··· Data under study ···

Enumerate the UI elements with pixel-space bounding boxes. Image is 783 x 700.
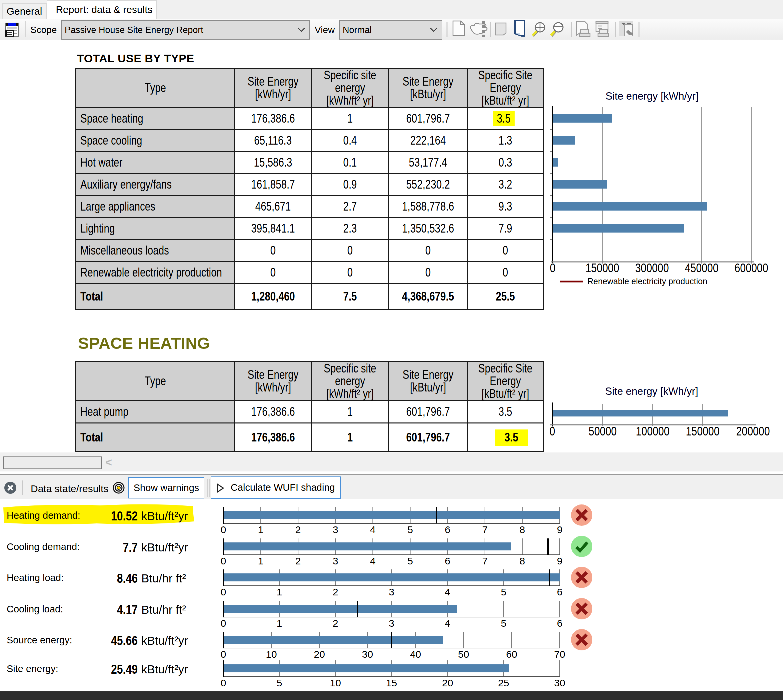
svg-text:1: 1 (277, 618, 282, 629)
svg-text:6: 6 (557, 587, 563, 597)
svg-text:4: 4 (370, 524, 376, 535)
svg-text:6: 6 (557, 618, 563, 629)
svg-text:Renewable electricity producti: Renewable electricity production (587, 277, 707, 286)
svg-text:15: 15 (386, 677, 397, 688)
svg-text:5: 5 (501, 618, 506, 629)
svg-text:150000: 150000 (686, 424, 720, 438)
svg-text:450000: 450000 (684, 261, 718, 275)
svg-text:100000: 100000 (636, 424, 669, 438)
svg-text:2: 2 (296, 555, 301, 567)
svg-text:5: 5 (501, 587, 506, 597)
svg-text:2: 2 (296, 524, 301, 535)
svg-text:5: 5 (407, 555, 413, 567)
svg-text:0: 0 (221, 587, 226, 597)
svg-text:30: 30 (554, 677, 565, 688)
svg-text:0: 0 (550, 261, 556, 275)
svg-text:10: 10 (330, 677, 341, 688)
svg-text:2: 2 (333, 587, 338, 597)
svg-text:50: 50 (458, 649, 469, 660)
svg-text:1: 1 (258, 555, 264, 567)
svg-text:8: 8 (520, 555, 525, 567)
svg-text:5: 5 (407, 524, 413, 535)
svg-text:150000: 150000 (585, 261, 619, 275)
svg-text:0: 0 (550, 424, 555, 438)
svg-text:4: 4 (370, 555, 376, 567)
svg-text:10: 10 (265, 649, 277, 660)
svg-text:30: 30 (362, 649, 373, 660)
svg-text:70: 70 (554, 649, 565, 660)
svg-text:1: 1 (258, 524, 264, 535)
svg-text:200000: 200000 (736, 424, 770, 438)
svg-text:50000: 50000 (589, 424, 617, 438)
svg-text:300000: 300000 (635, 261, 669, 275)
svg-text:7: 7 (482, 524, 487, 535)
svg-text:9: 9 (557, 524, 563, 535)
svg-text:20: 20 (442, 677, 453, 688)
svg-text:Site energy [kWh/yr]: Site energy [kWh/yr] (605, 385, 698, 397)
svg-text:6: 6 (445, 524, 450, 535)
svg-text:60: 60 (506, 649, 517, 660)
svg-text:5: 5 (277, 677, 282, 688)
svg-text:3: 3 (333, 524, 338, 535)
svg-text:0: 0 (221, 649, 226, 660)
svg-text:0: 0 (221, 524, 226, 535)
svg-text:25: 25 (498, 677, 509, 688)
svg-text:40: 40 (410, 649, 421, 660)
svg-text:1: 1 (277, 587, 282, 597)
svg-text:20: 20 (314, 649, 325, 660)
svg-text:3: 3 (389, 618, 394, 629)
svg-text:0: 0 (221, 618, 226, 629)
svg-text:7: 7 (482, 555, 487, 567)
svg-text:6: 6 (445, 555, 450, 567)
svg-text:600000: 600000 (735, 261, 768, 275)
svg-text:4: 4 (445, 618, 450, 629)
svg-text:4: 4 (445, 587, 450, 597)
svg-text:8: 8 (520, 524, 525, 535)
svg-text:Site energy [kWh/yr]: Site energy [kWh/yr] (605, 90, 698, 102)
svg-text:0: 0 (221, 555, 226, 567)
svg-text:2: 2 (333, 618, 338, 629)
svg-text:3: 3 (333, 555, 338, 567)
svg-text:3: 3 (389, 587, 394, 597)
svg-text:9: 9 (557, 555, 563, 567)
svg-text:0: 0 (221, 677, 226, 688)
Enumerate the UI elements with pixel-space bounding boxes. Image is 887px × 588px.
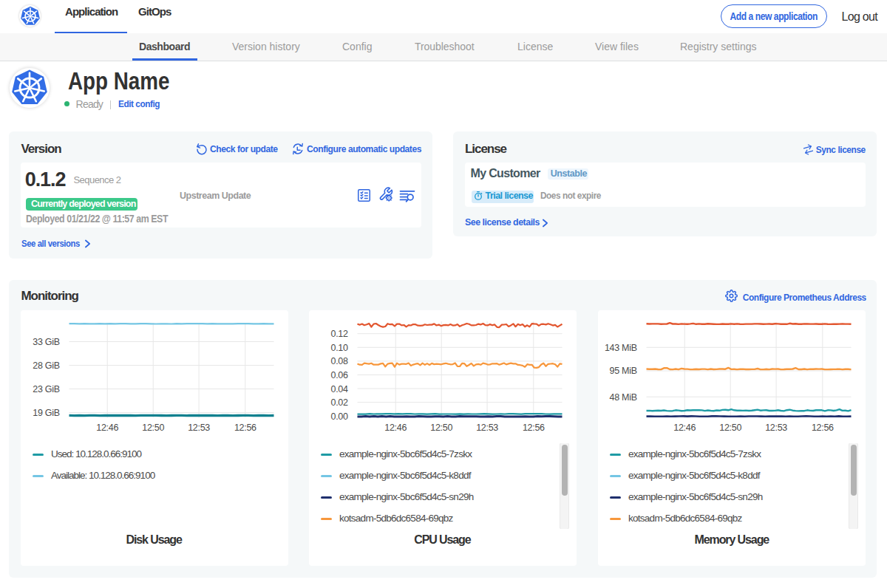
svg-text:12:53: 12:53 bbox=[476, 423, 498, 433]
svg-text:0.02: 0.02 bbox=[331, 397, 348, 408]
svg-text:12:56: 12:56 bbox=[812, 423, 834, 433]
svg-text:12:46: 12:46 bbox=[384, 423, 407, 433]
svg-text:48 MiB: 48 MiB bbox=[610, 392, 637, 403]
svg-text:12:50: 12:50 bbox=[719, 423, 741, 433]
svg-text:12:46: 12:46 bbox=[673, 423, 696, 433]
svg-text:0.04: 0.04 bbox=[331, 384, 348, 394]
svg-text:0.00: 0.00 bbox=[331, 411, 348, 422]
svg-text:12:50: 12:50 bbox=[142, 423, 164, 433]
svg-text:0.10: 0.10 bbox=[331, 343, 348, 353]
svg-text:143 MiB: 143 MiB bbox=[605, 343, 637, 353]
svg-text:19 GiB: 19 GiB bbox=[33, 408, 59, 418]
svg-text:12:56: 12:56 bbox=[234, 423, 256, 433]
svg-text:12:56: 12:56 bbox=[523, 423, 545, 433]
svg-text:33 GiB: 33 GiB bbox=[33, 337, 59, 347]
svg-text:0.06: 0.06 bbox=[331, 370, 348, 380]
svg-text:95 MiB: 95 MiB bbox=[610, 366, 637, 376]
svg-text:12:50: 12:50 bbox=[430, 423, 452, 433]
svg-text:0.12: 0.12 bbox=[331, 329, 348, 339]
svg-text:0.08: 0.08 bbox=[331, 356, 348, 366]
svg-text:28 GiB: 28 GiB bbox=[33, 360, 59, 371]
svg-text:12:53: 12:53 bbox=[188, 423, 210, 433]
svg-text:12:53: 12:53 bbox=[765, 423, 787, 433]
svg-text:23 GiB: 23 GiB bbox=[33, 384, 59, 394]
svg-text:12:46: 12:46 bbox=[96, 423, 118, 433]
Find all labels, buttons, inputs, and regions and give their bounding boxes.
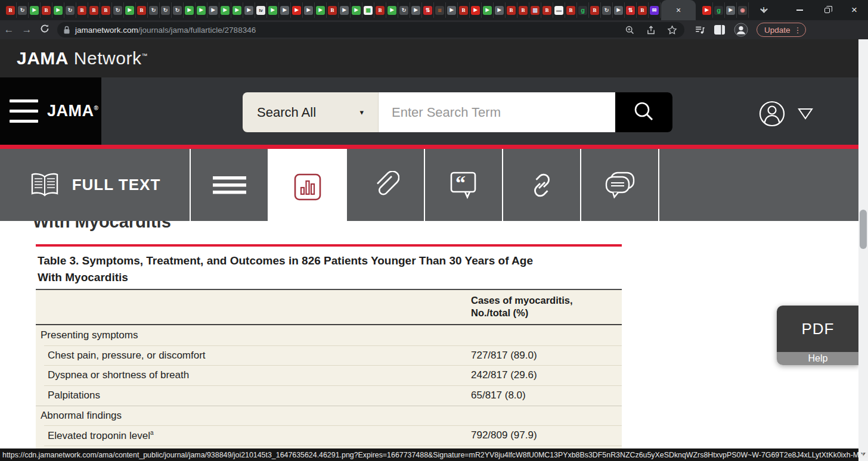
- browser-tab[interactable]: ▦: [362, 2, 374, 18]
- browser-tab[interactable]: B: [374, 2, 386, 18]
- back-icon[interactable]: ←: [0, 24, 18, 36]
- browser-tab[interactable]: tv: [255, 2, 267, 18]
- help-button[interactable]: Help: [777, 352, 859, 365]
- playlist-extension-icon[interactable]: [694, 24, 705, 35]
- browser-tab[interactable]: ▶: [410, 2, 422, 18]
- table-row: Elevated troponin levela792/809 (97.9): [36, 425, 622, 446]
- browser-tab[interactable]: B: [136, 2, 148, 18]
- browser-tab[interactable]: ▶: [482, 2, 494, 18]
- browser-tab[interactable]: B: [88, 2, 100, 18]
- browser-tab[interactable]: ▶: [386, 2, 398, 18]
- browser-tab[interactable]: ↻: [398, 2, 410, 18]
- browser-tab[interactable]: ✉: [649, 2, 661, 18]
- search-button[interactable]: [615, 92, 672, 132]
- tab-permalink[interactable]: [503, 149, 581, 221]
- browser-tab[interactable]: B: [5, 2, 17, 18]
- browser-tab[interactable]: ▶: [351, 2, 362, 18]
- table3-figure[interactable]: Table 3. Symptoms, Treatment, and Outcom…: [36, 244, 622, 461]
- browser-tab[interactable]: ▶: [470, 2, 482, 18]
- tab-figures-active[interactable]: [269, 149, 347, 225]
- browser-tab[interactable]: ▶: [219, 2, 231, 18]
- browser-tab[interactable]: ↻: [112, 2, 124, 18]
- browser-tab[interactable]: B: [541, 2, 553, 18]
- tab-full-text[interactable]: FULL TEXT: [0, 149, 191, 221]
- browser-tab[interactable]: B: [327, 2, 339, 18]
- restore-button[interactable]: [813, 0, 841, 20]
- bookmark-star-icon[interactable]: [667, 25, 677, 35]
- browser-tab[interactable]: ⇅: [422, 2, 434, 18]
- browser-tab[interactable]: B: [76, 2, 88, 18]
- tab-search-chevron-icon[interactable]: [760, 5, 768, 13]
- profile-avatar[interactable]: [734, 23, 748, 37]
- tab-comments[interactable]: [581, 149, 659, 221]
- sidebar-extension-icon[interactable]: [714, 24, 726, 35]
- browser-tab[interactable]: ▶: [52, 2, 64, 18]
- browser-tab[interactable]: ▥: [529, 2, 541, 18]
- close-button[interactable]: ×: [841, 0, 868, 20]
- address-bar[interactable]: jamanetwork.com/journals/jama/fullarticl…: [57, 22, 684, 38]
- browser-tab[interactable]: g: [713, 2, 725, 18]
- browser-tab[interactable]: ▶: [613, 2, 625, 18]
- browser-tab[interactable]: B: [506, 2, 517, 18]
- browser-tab[interactable]: ↻: [64, 2, 76, 18]
- reload-icon[interactable]: [36, 24, 54, 36]
- browser-tab[interactable]: B: [565, 2, 577, 18]
- account-dropdown-icon[interactable]: [798, 108, 813, 120]
- b-favicon: B: [89, 6, 98, 15]
- browser-tab[interactable]: ↻: [601, 2, 613, 18]
- forward-icon[interactable]: →: [18, 24, 36, 36]
- browser-tab[interactable]: ▶: [29, 2, 41, 18]
- journal-logo[interactable]: JAMA®: [47, 102, 98, 120]
- search-input[interactable]: [379, 92, 615, 132]
- browser-tab[interactable]: ▶: [315, 2, 327, 18]
- tab-contents[interactable]: [191, 149, 269, 221]
- zoom-icon[interactable]: [625, 25, 635, 35]
- browser-tab[interactable]: ↻: [160, 2, 172, 18]
- browser-tab[interactable]: ≡: [434, 2, 446, 18]
- browser-tab[interactable]: ⇅: [625, 2, 637, 18]
- browser-tab[interactable]: B: [458, 2, 470, 18]
- browser-tab[interactable]: ▶: [303, 2, 315, 18]
- browser-tab[interactable]: B: [517, 2, 529, 18]
- browser-tab[interactable]: ↻: [17, 2, 29, 18]
- browser-tab[interactable]: ▶: [701, 2, 713, 18]
- browser-tab[interactable]: ▶: [231, 2, 243, 18]
- browser-tab[interactable]: B: [637, 2, 649, 18]
- browser-tab[interactable]: ↻: [172, 2, 184, 18]
- browser-tab[interactable]: B: [41, 2, 52, 18]
- browser-tab[interactable]: B: [589, 2, 601, 18]
- browser-tab[interactable]: B: [100, 2, 112, 18]
- user-profile-icon[interactable]: [758, 100, 786, 127]
- browser-tab[interactable]: ↻: [148, 2, 160, 18]
- share-icon[interactable]: [646, 25, 656, 35]
- browser-tab[interactable]: ▶: [725, 2, 737, 18]
- browser-tab[interactable]: ▶: [267, 2, 279, 18]
- search-scope-dropdown[interactable]: Search All ▾: [243, 92, 379, 132]
- browser-tab[interactable]: ▶: [196, 2, 207, 18]
- browser-tab[interactable]: ▶: [207, 2, 219, 18]
- browser-tab[interactable]: ▶: [184, 2, 196, 18]
- tab-supplemental[interactable]: [347, 149, 425, 221]
- browser-tab[interactable]: ▶: [291, 2, 303, 18]
- lock-icon: [63, 26, 70, 35]
- pdf-button[interactable]: PDF: [777, 306, 859, 352]
- tab-cite[interactable]: “: [425, 149, 503, 221]
- update-button[interactable]: Update ⋮: [757, 23, 806, 37]
- browser-tab[interactable]: ▶: [124, 2, 136, 18]
- tab-close-icon[interactable]: ×: [676, 5, 681, 15]
- scrollbar-thumb[interactable]: [860, 210, 867, 249]
- browser-tab[interactable]: ▶: [243, 2, 255, 18]
- active-tab[interactable]: ×: [661, 0, 696, 20]
- browser-tab[interactable]: g: [577, 2, 589, 18]
- jama-network-logo[interactable]: JAMA Network™: [17, 48, 148, 68]
- browser-tab[interactable]: ▶: [339, 2, 351, 18]
- browser-tab[interactable]: ▶: [494, 2, 506, 18]
- tab-row-before: B↻▶B▶↻BBB↻▶B↻↻↻▶▶▶▶▶▶tv▶▶▶▶▶B▶▶▦B▶↻▶⇅≡▶B…: [0, 2, 661, 18]
- minimize-button[interactable]: [786, 0, 813, 20]
- browser-tab[interactable]: ▶: [279, 2, 291, 18]
- browser-tab[interactable]: ▬: [553, 2, 565, 18]
- menu-icon[interactable]: [10, 99, 38, 123]
- browser-tab[interactable]: ▶: [446, 2, 458, 18]
- page-scrollbar[interactable]: [858, 39, 868, 461]
- browser-tab[interactable]: ◉: [737, 2, 749, 18]
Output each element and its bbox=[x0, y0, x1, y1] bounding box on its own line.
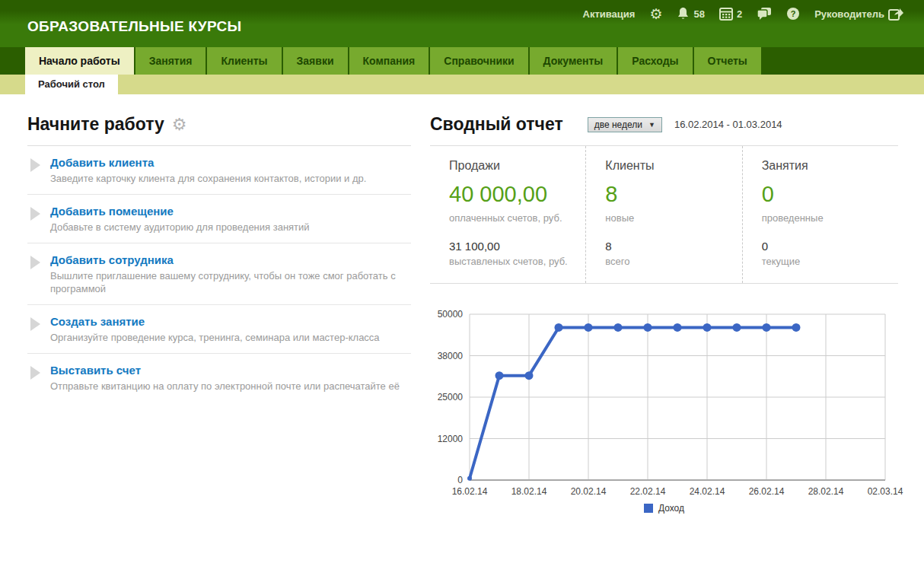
svg-text:16.02.14: 16.02.14 bbox=[452, 486, 488, 497]
utility-bar: Активация ⚙ 58 2 bbox=[583, 4, 904, 24]
getting-started-settings-gear-icon[interactable]: ⚙ bbox=[172, 116, 187, 133]
svg-text:20.02.14: 20.02.14 bbox=[571, 486, 607, 497]
tab-lessons[interactable]: Занятия bbox=[135, 47, 206, 75]
summary-report-header: Сводный отчет две недели ▼ 16.02.2014 - … bbox=[430, 103, 898, 146]
chevron-down-icon: ▼ bbox=[648, 121, 655, 129]
svg-text:25000: 25000 bbox=[438, 392, 464, 402]
arrow-right-icon bbox=[30, 317, 40, 331]
svg-text:28.02.14: 28.02.14 bbox=[808, 486, 844, 497]
notifications-button[interactable]: 58 bbox=[677, 7, 704, 21]
settings-gear-icon[interactable]: ⚙ bbox=[649, 7, 662, 21]
stat-lessons-held-label: проведенные bbox=[762, 212, 891, 224]
chart-legend: Доход bbox=[430, 503, 898, 514]
app-header: ОБРАЗОВАТЕЛЬНЫЕ КУРСЫ Активация ⚙ 58 2 bbox=[0, 0, 924, 47]
stat-clients-total-value: 8 bbox=[605, 240, 734, 253]
getting-started-title: Начните работу bbox=[27, 114, 164, 135]
add-employee-description: Вышлите приглашение вашему сотруднику, ч… bbox=[50, 269, 411, 295]
arrow-right-icon bbox=[30, 158, 40, 172]
stat-lessons-held-value: 0 bbox=[762, 182, 891, 207]
messenger-button[interactable] bbox=[757, 7, 772, 21]
add-employee-link[interactable]: Добавить сотрудника bbox=[50, 253, 174, 266]
add-client-link[interactable]: Добавить клиента bbox=[50, 156, 154, 169]
tab-expenses[interactable]: Расходы bbox=[618, 47, 692, 75]
stat-sales: Продажи 40 000,00 оплаченных счетов, руб… bbox=[430, 146, 585, 283]
add-room-description: Добавьте в систему аудиторию для проведе… bbox=[50, 221, 411, 234]
svg-text:02.03.14: 02.03.14 bbox=[868, 486, 903, 497]
summary-report-title: Сводный отчет bbox=[430, 114, 563, 135]
logout-share-icon bbox=[888, 7, 904, 21]
stat-clients: Клиенты 8 новые 8 всего bbox=[585, 146, 741, 283]
notifications-count: 58 bbox=[693, 8, 704, 20]
svg-text:18.02.14: 18.02.14 bbox=[511, 486, 547, 497]
sub-tab-bar: Рабочий стол bbox=[0, 75, 924, 94]
add-client-description: Заведите карточку клиента для сохранения… bbox=[50, 172, 411, 185]
legend-label-income: Доход bbox=[658, 503, 684, 514]
svg-text:24.02.14: 24.02.14 bbox=[690, 486, 725, 497]
calendar-icon bbox=[719, 7, 733, 21]
svg-text:26.02.14: 26.02.14 bbox=[749, 486, 785, 497]
stat-clients-new-label: новые bbox=[605, 212, 734, 224]
stat-clients-title: Клиенты bbox=[605, 159, 734, 173]
getting-started-panel: Начните работу ⚙ Добавить клиента Заведи… bbox=[27, 103, 411, 402]
stat-sales-issued-value: 31 100,00 bbox=[449, 240, 578, 253]
issue-invoice-description: Отправьте квитанцию на оплату по электро… bbox=[50, 380, 411, 393]
user-menu[interactable]: Руководитель bbox=[814, 7, 904, 21]
list-item-create-lesson[interactable]: Создать занятие Организуйте проведение к… bbox=[27, 305, 411, 354]
svg-text:?: ? bbox=[791, 9, 796, 18]
stat-sales-paid-value: 40 000,00 bbox=[449, 182, 578, 207]
arrow-right-icon bbox=[30, 207, 40, 221]
list-item-add-employee[interactable]: Добавить сотрудника Вышлите приглашение … bbox=[27, 243, 411, 305]
stat-sales-title: Продажи bbox=[449, 159, 578, 173]
subtab-desktop[interactable]: Рабочий стол bbox=[25, 75, 118, 94]
stats-row: Продажи 40 000,00 оплаченных счетов, руб… bbox=[430, 146, 898, 284]
tab-clients[interactable]: Клиенты bbox=[207, 47, 281, 75]
stat-clients-total-label: всего bbox=[605, 255, 734, 268]
stat-lessons-current-value: 0 bbox=[762, 240, 891, 253]
income-line-chart: 01200025000380005000016.02.1418.02.1420.… bbox=[430, 299, 910, 497]
income-chart: 01200025000380005000016.02.1418.02.1420.… bbox=[430, 299, 898, 514]
stat-lessons-current-label: текущие bbox=[762, 255, 891, 268]
calendar-button[interactable]: 2 bbox=[719, 7, 742, 21]
list-item-issue-invoice[interactable]: Выставить счет Отправьте квитанцию на оп… bbox=[27, 354, 411, 402]
summary-report-panel: Сводный отчет две недели ▼ 16.02.2014 - … bbox=[430, 103, 898, 514]
add-room-link[interactable]: Добавить помещение bbox=[50, 205, 174, 218]
user-role-label: Руководитель bbox=[814, 8, 884, 20]
date-range: 16.02.2014 - 01.03.2014 bbox=[674, 119, 782, 130]
app-title: ОБРАЗОВАТЕЛЬНЫЕ КУРСЫ bbox=[27, 18, 241, 35]
period-select-value: две недели bbox=[594, 119, 642, 130]
arrow-right-icon bbox=[30, 366, 40, 380]
svg-text:0: 0 bbox=[457, 475, 463, 485]
stat-lessons-title: Занятия bbox=[762, 159, 891, 173]
activation-link[interactable]: Активация bbox=[583, 8, 636, 20]
tab-requests[interactable]: Заявки bbox=[283, 47, 348, 75]
stat-sales-issued-label: выставленых счетов, руб. bbox=[449, 255, 578, 268]
svg-text:38000: 38000 bbox=[438, 351, 464, 361]
stat-lessons: Занятия 0 проведенные 0 текущие bbox=[742, 146, 898, 283]
create-lesson-description: Организуйте проведение курса, тренинга, … bbox=[50, 331, 411, 344]
create-lesson-link[interactable]: Создать занятие bbox=[50, 315, 145, 328]
issue-invoice-link[interactable]: Выставить счет bbox=[50, 364, 141, 377]
help-icon: ? bbox=[786, 7, 800, 21]
chat-icon bbox=[757, 7, 772, 21]
tab-directories[interactable]: Справочники bbox=[430, 47, 527, 75]
stat-sales-paid-label: оплаченных счетов, руб. bbox=[449, 212, 578, 224]
tab-documents[interactable]: Документы bbox=[530, 47, 617, 75]
list-item-add-client[interactable]: Добавить клиента Заведите карточку клиен… bbox=[27, 146, 411, 195]
svg-text:22.02.14: 22.02.14 bbox=[630, 486, 666, 497]
tab-getting-started[interactable]: Начало работы bbox=[25, 47, 134, 75]
calendar-count: 2 bbox=[737, 8, 742, 20]
help-button[interactable]: ? bbox=[786, 7, 800, 21]
bell-icon bbox=[677, 7, 690, 21]
svg-text:12000: 12000 bbox=[438, 434, 464, 444]
content-area: Начните работу ⚙ Добавить клиента Заведи… bbox=[0, 94, 924, 563]
list-item-add-room[interactable]: Добавить помещение Добавьте в систему ау… bbox=[27, 195, 411, 243]
period-select[interactable]: две недели ▼ bbox=[588, 117, 662, 132]
tab-reports[interactable]: Отчеты bbox=[694, 47, 761, 75]
tab-company[interactable]: Компания bbox=[349, 47, 429, 75]
main-tab-bar: Начало работы Занятия Клиенты Заявки Ком… bbox=[0, 47, 924, 75]
stat-clients-new-value: 8 bbox=[605, 182, 734, 207]
svg-text:50000: 50000 bbox=[438, 309, 464, 320]
arrow-right-icon bbox=[30, 256, 40, 269]
getting-started-header: Начните работу ⚙ bbox=[27, 103, 411, 146]
legend-swatch-income bbox=[644, 504, 653, 513]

···

Collect the complete line wherever the string "Начало" appears in the records.

§ Solution below
tab-getting-started[interactable]: Начало работы bbox=[25, 47, 134, 75]
main-tab-bar: Начало работы Занятия Клиенты Заявки Ком… bbox=[0, 47, 924, 75]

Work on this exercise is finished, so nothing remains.